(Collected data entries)
--

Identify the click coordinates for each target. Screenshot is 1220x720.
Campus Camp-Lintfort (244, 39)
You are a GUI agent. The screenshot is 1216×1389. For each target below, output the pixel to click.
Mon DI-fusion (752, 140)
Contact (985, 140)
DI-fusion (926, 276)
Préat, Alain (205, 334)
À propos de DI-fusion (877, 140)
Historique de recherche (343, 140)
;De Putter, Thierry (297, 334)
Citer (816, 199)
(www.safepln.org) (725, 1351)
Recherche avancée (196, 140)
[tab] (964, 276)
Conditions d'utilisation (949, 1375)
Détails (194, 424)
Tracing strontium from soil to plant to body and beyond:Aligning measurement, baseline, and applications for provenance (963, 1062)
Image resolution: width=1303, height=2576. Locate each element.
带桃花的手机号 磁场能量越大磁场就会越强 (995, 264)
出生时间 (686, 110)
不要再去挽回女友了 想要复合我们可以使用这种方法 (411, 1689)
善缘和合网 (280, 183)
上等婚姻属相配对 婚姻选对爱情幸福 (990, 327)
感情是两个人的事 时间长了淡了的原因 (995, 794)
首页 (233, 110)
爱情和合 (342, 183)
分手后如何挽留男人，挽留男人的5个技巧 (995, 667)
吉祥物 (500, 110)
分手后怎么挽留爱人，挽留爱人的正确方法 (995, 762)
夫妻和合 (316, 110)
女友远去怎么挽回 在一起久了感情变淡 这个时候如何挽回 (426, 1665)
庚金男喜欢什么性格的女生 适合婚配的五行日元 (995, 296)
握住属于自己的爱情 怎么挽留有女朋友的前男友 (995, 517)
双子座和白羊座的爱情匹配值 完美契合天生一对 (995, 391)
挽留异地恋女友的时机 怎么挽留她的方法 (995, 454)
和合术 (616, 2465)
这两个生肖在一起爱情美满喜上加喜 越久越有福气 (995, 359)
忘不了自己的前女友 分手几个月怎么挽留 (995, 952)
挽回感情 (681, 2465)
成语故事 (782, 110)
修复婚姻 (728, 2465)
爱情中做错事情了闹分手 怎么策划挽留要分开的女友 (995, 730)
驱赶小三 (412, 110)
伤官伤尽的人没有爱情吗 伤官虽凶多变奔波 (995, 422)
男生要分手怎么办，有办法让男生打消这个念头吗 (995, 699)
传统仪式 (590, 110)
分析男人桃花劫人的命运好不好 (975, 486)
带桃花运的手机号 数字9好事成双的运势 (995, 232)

--

- [Task]
Reproduce exactly the lines from the one with "吉祥物 (500, 110)" through the end of the entries above, both ends included.

- [Answer to this task]
吉祥物 (500, 110)
分手后怎么挽留爱人，挽留爱人的正确方法 (995, 762)
夫妻和合 (316, 110)
女友远去怎么挽回 在一起久了感情变淡 这个时候如何挽回 (426, 1665)
庚金男喜欢什么性格的女生 适合婚配的五行日元 (995, 296)
握住属于自己的爱情 怎么挽留有女朋友的前男友 (995, 517)
双子座和白羊座的爱情匹配值 完美契合天生一对 (995, 391)
挽留异地恋女友的时机 怎么挽留她的方法 (995, 454)
和合术 (616, 2465)
这两个生肖在一起爱情美满喜上加喜 越久越有福气 (995, 359)
忘不了自己的前女友 分手几个月怎么挽留 (995, 952)
挽回感情 (681, 2465)
成语故事 (782, 110)
修复婚姻 (728, 2465)
爱情中做错事情了闹分手 怎么策划挽留要分开的女友 (995, 730)
驱赶小三 (412, 110)
伤官伤尽的人没有爱情吗 伤官虽凶多变奔波 (995, 422)
男生要分手怎么办，有办法让男生打消这个念头吗 (995, 699)
传统仪式 (590, 110)
分析男人桃花劫人的命运好不好 (975, 486)
带桃花运的手机号 数字9好事成双的运势 (995, 232)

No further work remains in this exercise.